Excerpt from Daily Cures, Wisdom for Healthy Aging by Connie Mason Michaelis
At every stage of life, we are taking care of others and pity the person who never experiences that. It’s hard to imagine going through life without the responsibility of caring for another individual. Having positive human relationships requires the need to think about another person’s needs. After all, sharing your toys is the first lesson in putting someone else first; a harsh lesson. Marriage, children, careers, and families constitute a life of concern for others. It is noble. It is the way we are built, and we gauge another’s character by how giving and caring they are. The ability to subjugate your own needs (or wants) to another is viewed with the utmost respect. But it is hard, very hard. No matter how noble one is, as the Buddha says, “After enlightenment, the laundry.”
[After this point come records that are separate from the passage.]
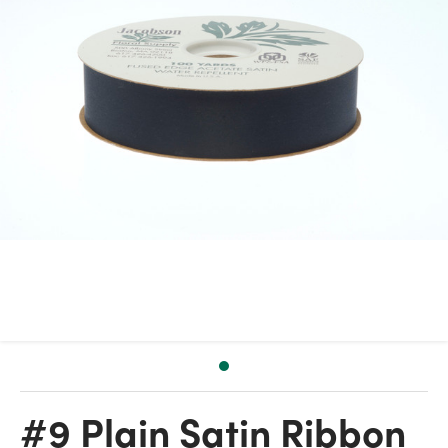
#9 Plain Satin Ribbon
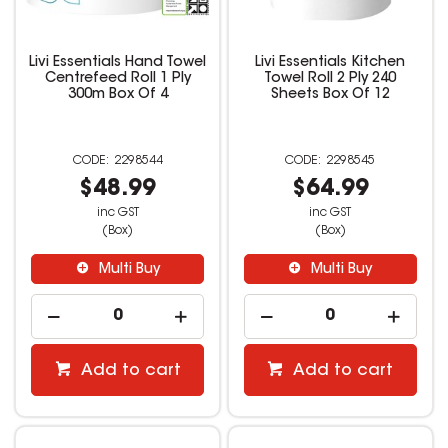
Livi Essentials Hand Towel
Livi Essentials Kitchen
Centrefeed Roll 1 Ply
Towel Roll 2 Ply 240
300m Box Of 4
Sheets Box Of 12
2298544
2298545
$48.99
$64.99
inc GST
inc GST
(Box)
(Box)
Multi Buy
Multi Buy
Add to cart
Add to cart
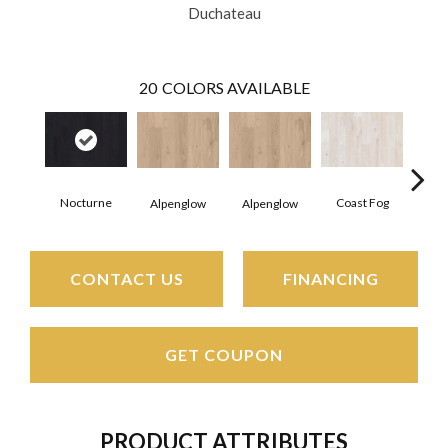
Duchateau
20
COLORS AVAILABLE
Nocturne
Coast Fog
Coa
Alpenglow
Alpenglow
CONTACT US
FINANCING
GET COUPON
PRODUCT ATTRIBUTES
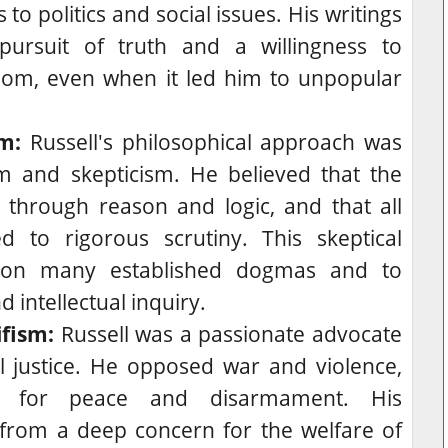
o politics and social issues. His writings
pursuit of truth and a willingness to
dom, even when it led him to unpopular
m:
Russell's philosophical approach was
sm and skepticism. He believed that the
through reason and logic, and that all
d to rigorous scrutiny. This skeptical
tion many established dogmas and to
 intellectual inquiry.
fism:
Russell was a passionate advocate
 justice.
He opposed war and violence,
d for peace and disarmament.
His
rom a deep concern for the welfare of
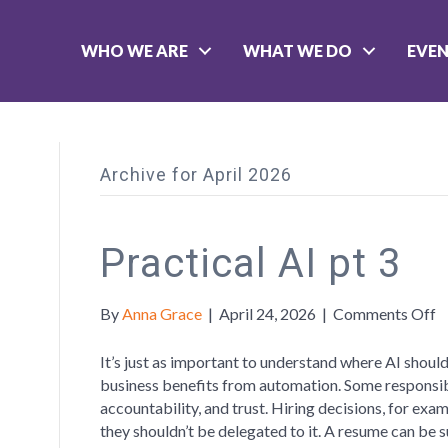
WHO WE ARE
WHAT WE DO
EVE
Archive for April 2026
Practical AI pt 3
o
By
Anna Grace
|
April 24, 2026
|
Comments Off
P
A
It’s just as important to understand where AI should
p
business benefits from automation. Some responsibi
3
accountability, and trust. Hiring decisions, for ex
they shouldn’t be delegated to it. A resume can be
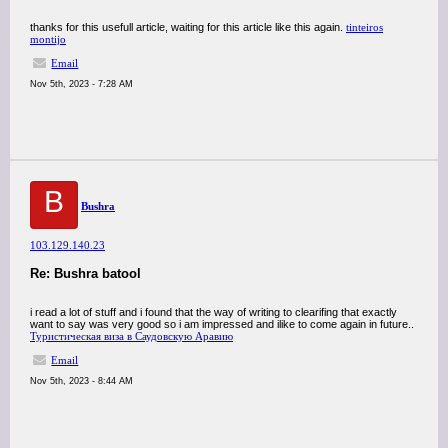
thanks for this usefull article, waiting for this article like this again.
tinteiros
montijo
Email
Nov 5th, 2023 - 7:28 AM
B
Bushra
103.129.140.23
Re: Bushra batool
i read a lot of stuff and i found that the way of writing to clearifing that exactly
want to say was very good so i am impressed and ilike to come again in future..
Туристическая виза в Саудовскую Аравию
Email
Nov 5th, 2023 - 8:44 AM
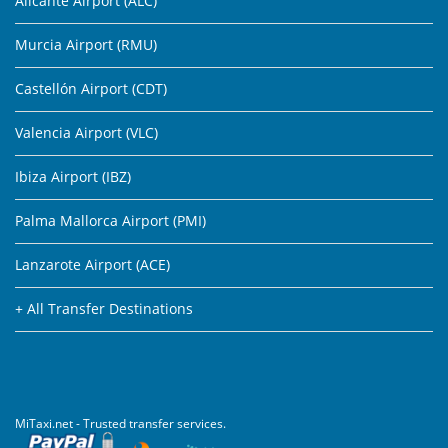
Alicante Airport (ALC)
Murcia Airport (RMU)
Castellón Airport (CDT)
Valencia Airport (VLC)
Ibiza Airport (IBZ)
Palma Mallorca Airport (PMI)
Lanzarote Airport (ACE)
+ All Transfer Destinations
MiTaxi.net - Trusted transfer services.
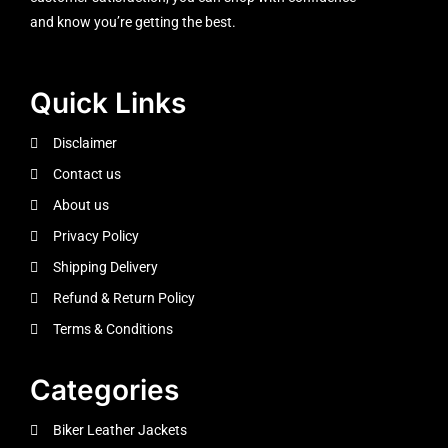
and know you’re getting the best.
Quick Links
Disclaimer
Contact us
About us
Privacy Policy
Shipping Delivery
Refund & Return Policy
Terms & Conditions
Categories
Biker Leather Jackets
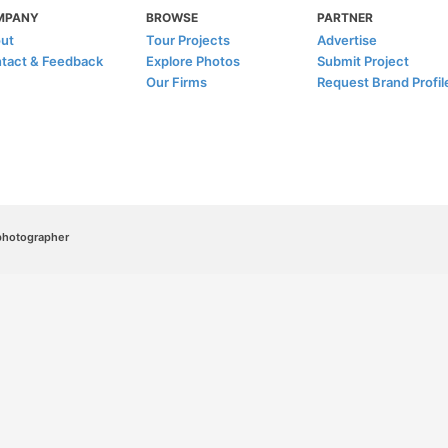
MPANY
BROWSE
PARTNER
ut
Tour Projects
Advertise
tact & Feedback
Explore Photos
Submit Project
Our Firms
Request Brand Profil
/photographer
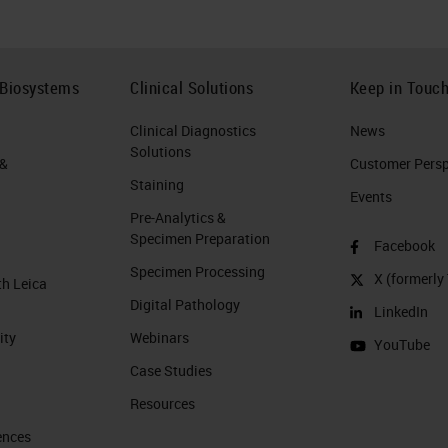
 Biosystems
Clinical Solutions
Keep in Touc
Clinical Diagnostics
News
Solutions
 &
Customer Perspe
Staining
Events
Pre-Analytics &
Specimen Preparation
Facebook
Specimen Processing
X (formerly 
th Leica
Digital Pathology
LinkedIn
ity
Webinars
YouTube
Case Studies
Resources
ences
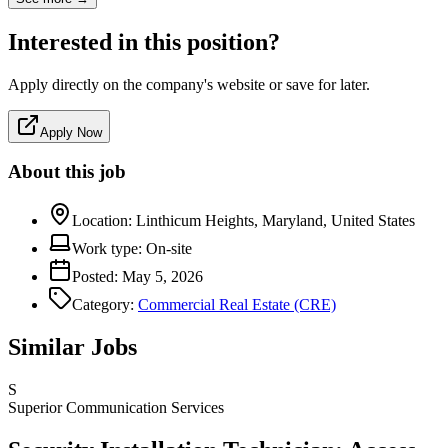
Interested in this position?
Apply directly on the company's website or save for later.
Apply Now
About this job
Location:
Linthicum Heights, Maryland, United States
Work type:
On-site
Posted:
May 5, 2026
Category:
Commercial Real Estate (CRE)
Similar Jobs
S
Superior Communication Services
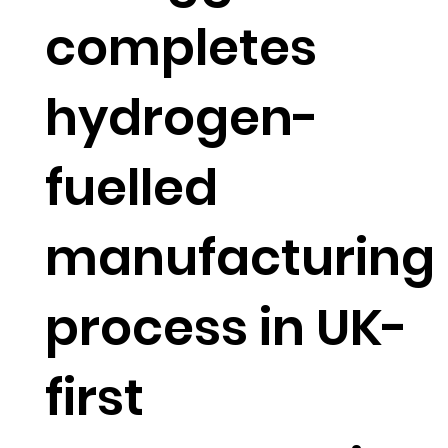
completes
hydrogen-
fuelled
manufacturing
process in UK-
first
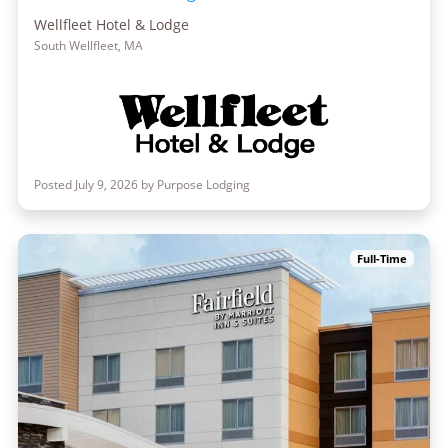
Wellfleet Hotel & Lodge
South Wellfleet, MA
Posted July 9, 2026 by Purpose Lodging
Full-Time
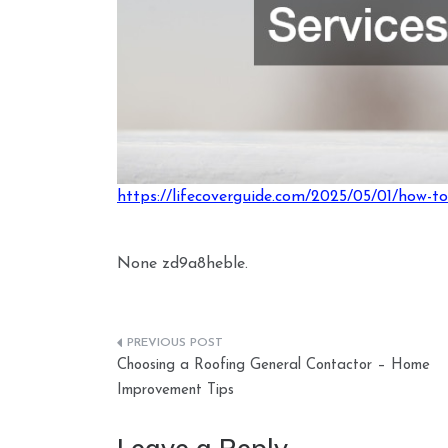
https://lifecoverguide.com/2025/05/01/how-to-
None zd9a8heble.
Post
Choosing a Roofing General Contactor – Home
navigation
Improvement Tips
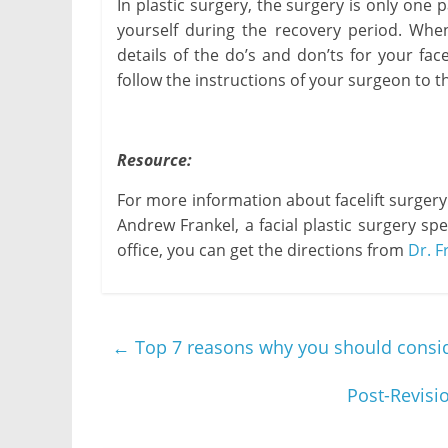
In plastic surgery, the surgery is only one 
yourself during the recovery period. When 
details of the do’s and don’ts for your face
follow the instructions of your surgeon to th
Resource:
For more information about facelift surgery
Andrew Frankel, a facial plastic surgery spec
office, you can get the directions from
Dr. F
←
Top 7 reasons why you should conside
Post-Revisi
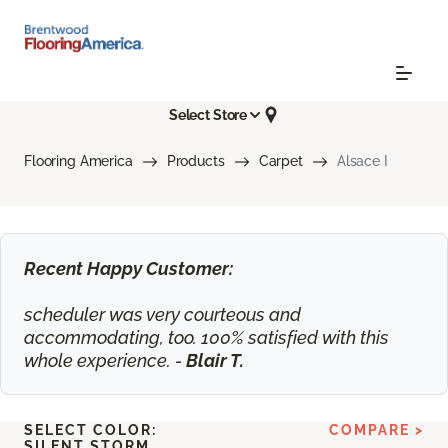
Select Store
Flooring America
Products
Carpet
Alsace I
Recent Happy Customer:
scheduler was very courteous and
accommodating, too. 100% satisfied with this
whole experience. -
Blair T.
SELECT COLOR:
COMPARE >
SILENT STORM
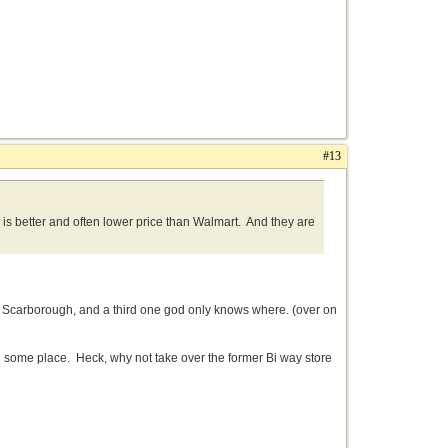
#13
g is better and often lower price than Walmart. And they are
n Scarborough, and a third one god only knows where. (over on
n some place. Heck, why not take over the former Bi way store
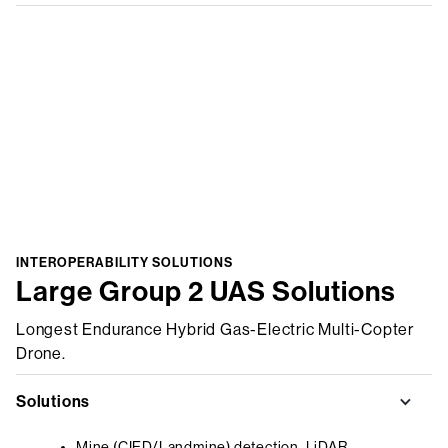
INTEROPERABILITY SOLUTIONS
Large Group 2 UAS Solutions
Longest Endurance Hybrid Gas-Electric Multi-Copter
Drone.
Solutions
Mine (CIED/Landmine) detection, LiDAR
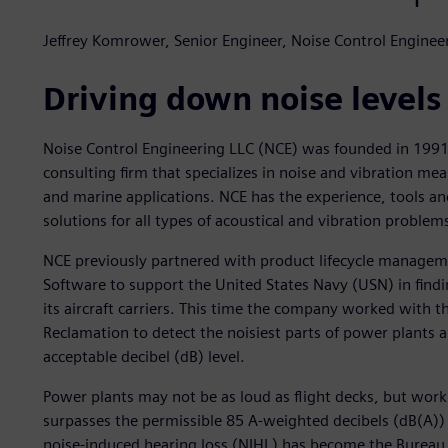
Jeffrey Komrower, Senior Engineer, Noise Control Enginee
Driving down noise levels
Noise Control Engineering LLC (NCE) was founded in 1991 
consulting firm that specializes in noise and vibration me
and marine applications. NCE has the experience, tools and
solutions for all types of acoustical and vibration problem
NCE previously partnered with product lifecycle manageme
Software to support the United States Navy (USN) in findi
its aircraft carriers. This time the company worked with t
Reclamation to detect the noisiest parts of power plants 
acceptable decibel (dB) level.
Power plants may not be as loud as flight decks, but worki
surpasses the permissible 85 A-weighted decibels (dB(A)) 
noise-induced hearing loss (NIHL) has become the Bureau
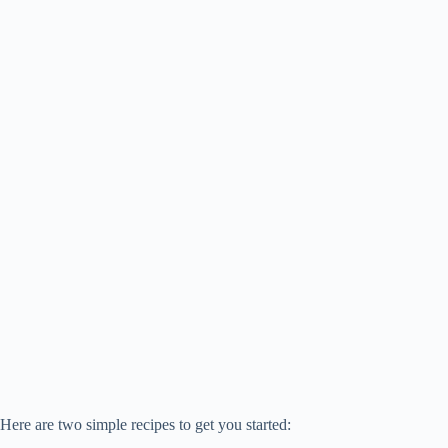
Here are two simple recipes to get you started:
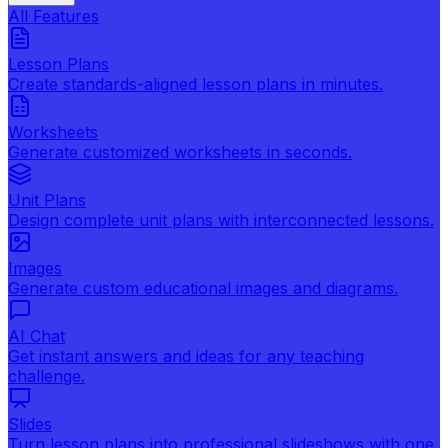
All Features
Lesson Plans
Create standards-aligned lesson plans in minutes.
Worksheets
Generate customized worksheets in seconds.
Unit Plans
Design complete unit plans with interconnected lessons.
Images
Generate custom educational images and diagrams.
AI Chat
Get instant answers and ideas for any teaching
challenge.
Slides
Turn lesson plans into professional slideshows with one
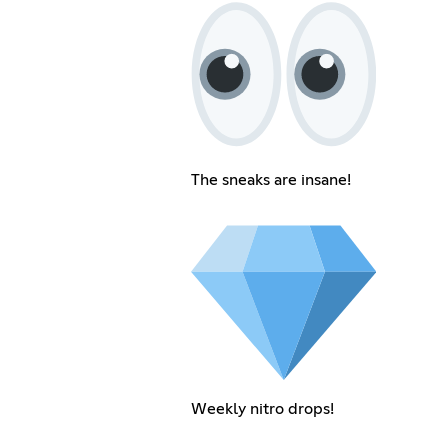
The sneaks are insane!
Weekly nitro drops!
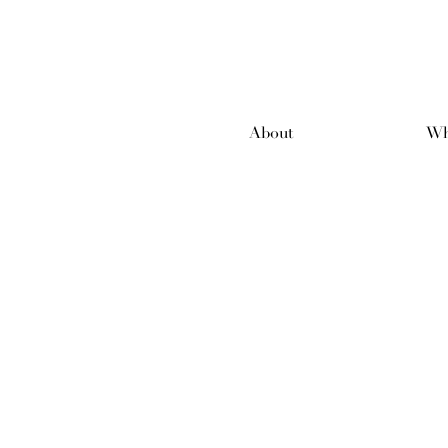
About
Wh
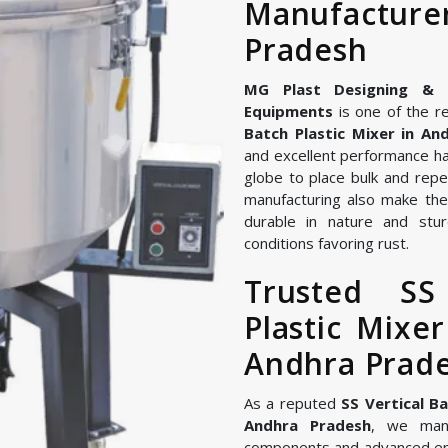
Manufactu
Pradesh
MG Plast Designing & Ma
Equipments
is one of the re
Batch Plastic Mixer in An
and excellent performance ha
globe to place bulk and repe
manufacturing also make the 
durable in nature and stur
conditions favoring rust.
Trusted SS
Plastic Mixe
Andhra Prad
As a reputed
SS Vertical B
Andhra Pradesh
, we manu
components and advanced en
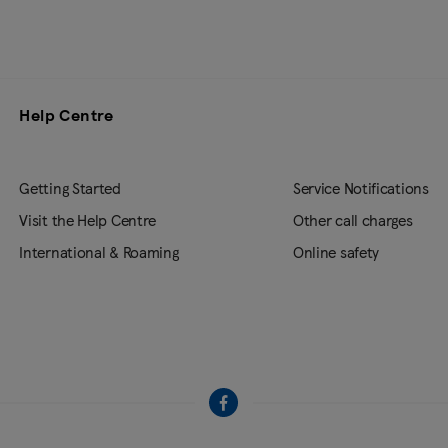
Help Centre
Getting Started
Service Notifications
Visit the Help Centre
Other call charges
International & Roaming
Online safety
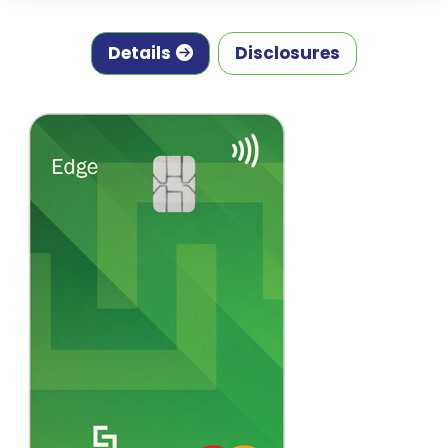
Details
Disclosures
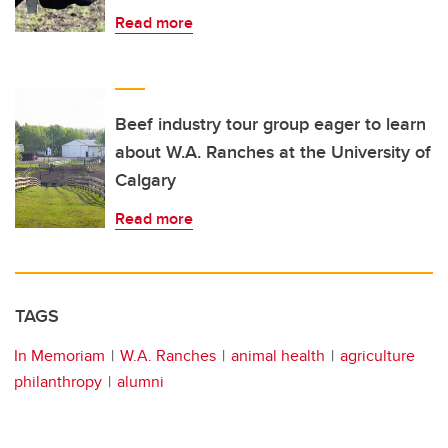
Read more
Beef industry tour group eager to learn
about W.A. Ranches at the University of
Calgary
Read more
TAGS
In Memoriam
W.A. Ranches
animal health
agriculture
philanthropy
alumni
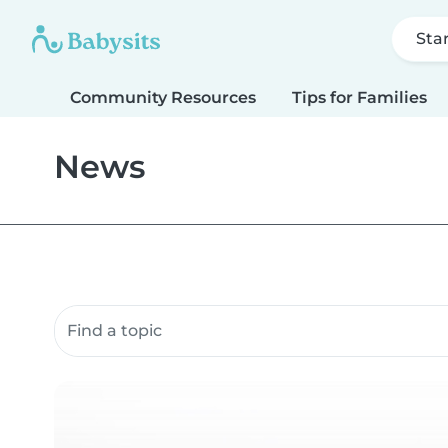
Sta
Community Resources
Tips for Families
News
Search community resources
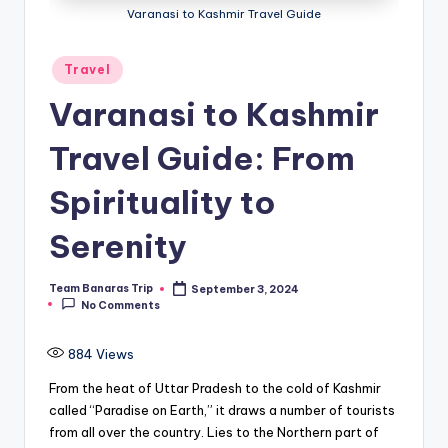
Varanasi to Kashmir Travel Guide
Posted
Travel
in
Varanasi to Kashmir
Travel Guide: From
Spirituality to
Serenity
Team Banaras Trip
September 3, 2024
Posted
No Comments
by
884
Views
From the heat of Uttar Pradesh to the cold of Kashmir
called “Paradise on Earth,” it draws a number of tourists
from all over the country. Lies to the Northern part of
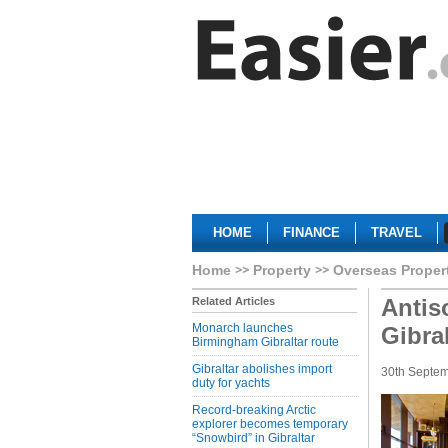
HOME
FINANCE
TRAVEL
Home
Property
Overseas Proper
Antis
Related Articles
Monarch launches
Gibra
Birmingham Gibraltar route
Gibraltar abolishes import
30th Septe
duty for yachts
Record-breaking Arctic
explorer becomes temporary
“Snowbird” in Gibraltar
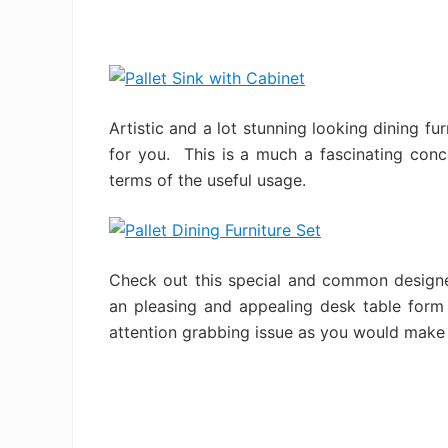
Artistic and a lot stunning looking dining fu
for you. This is a much a fascinating conc
terms of the useful usage.
Check out this special and common designe
an pleasing and appealing desk table form
attention grabbing issue as you would make 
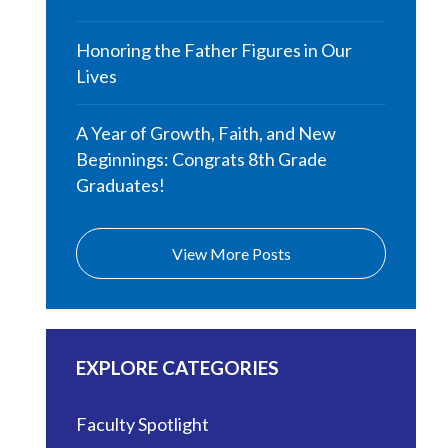
Honoring the Father Figures in Our
Lives
A Year of Growth, Faith, and New
Beginnings: Congrats 8th Grade
Graduates!
View More Posts
EXPLORE CATEGORIES
Faculty Spotlight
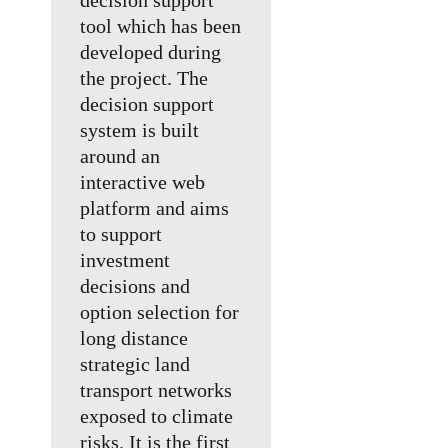
decision support
tool which has been
developed during
the project. The
decision support
system is built
around an
interactive web
platform and aims
to support
investment
decisions and
option selection for
long distance
strategic land
transport networks
exposed to climate
risks. It is the first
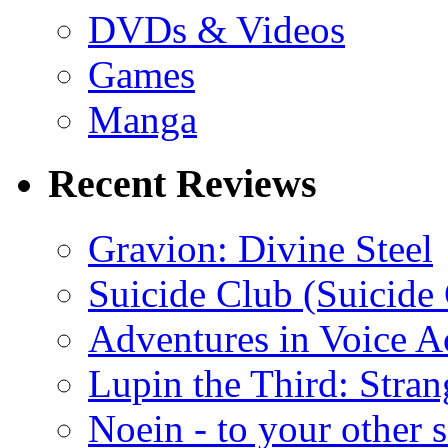
DVDs & Videos
Games
Manga
Recent Reviews
Gravion: Divine Steel
Suicide Club (Suicide 
Adventures in Voice A
Lupin the Third: Stran
Noein - to your other 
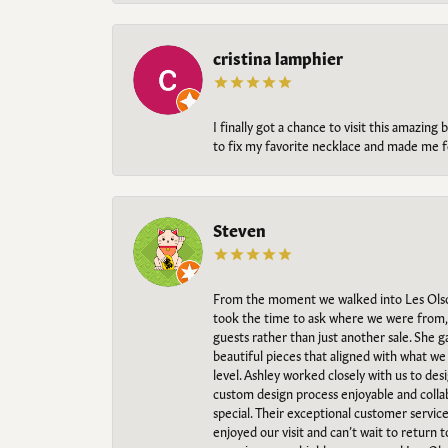
cristina lamphier
I finally got a chance to visit this amazin
to fix my favorite necklace and made me fe
Steven
From the moment we walked into Les Olso
took the time to ask where we were from, 
guests rather than just another sale. She 
beautiful pieces that aligned with what w
level. Ashley worked closely with us to des
custom design process enjoyable and collab
special. Their exceptional customer servic
enjoyed our visit and can’t wait to return 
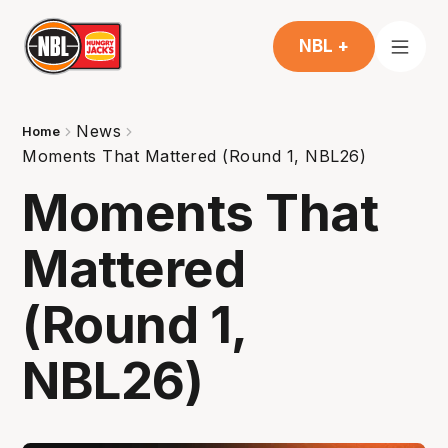
NBL +
News
Home
Moments That Mattered (Round 1, NBL26)
Moments That
Mattered
(Round 1,
NBL26)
We are well aware of the need for caregiving. Modern medicine has created a backlash of demand for caregivers. The statistics are grim; I’ll let you google it! Caregiver should be listed as a diagnosis on medical charts because it is a major risk factor. Caregiving is a cocktail made of love, tenderness, sacrifice, frustration, anger, and a generous serving of guilt. And speaking of cocktails, estimates are that 70 percent of caregivers are depressed and self-medicating with alcohol, tobacco, and other drugs. The best scenario is when caregiving can be “care-sharing.” A circle of caring is the best scenario, where there is an opportunity for “time off” for everyone involved. It seems that guilt is the self-limiting idea that prevents allowing others to help. To play the superhero is critically dangerous because when the caregiver is suddenly incapacitated, there is no safety net available.
"There are only four kinds of people in the world. Those that have been caregivers. Those that are currently caregivers. Those who will be caregivers and those that will need caregiving."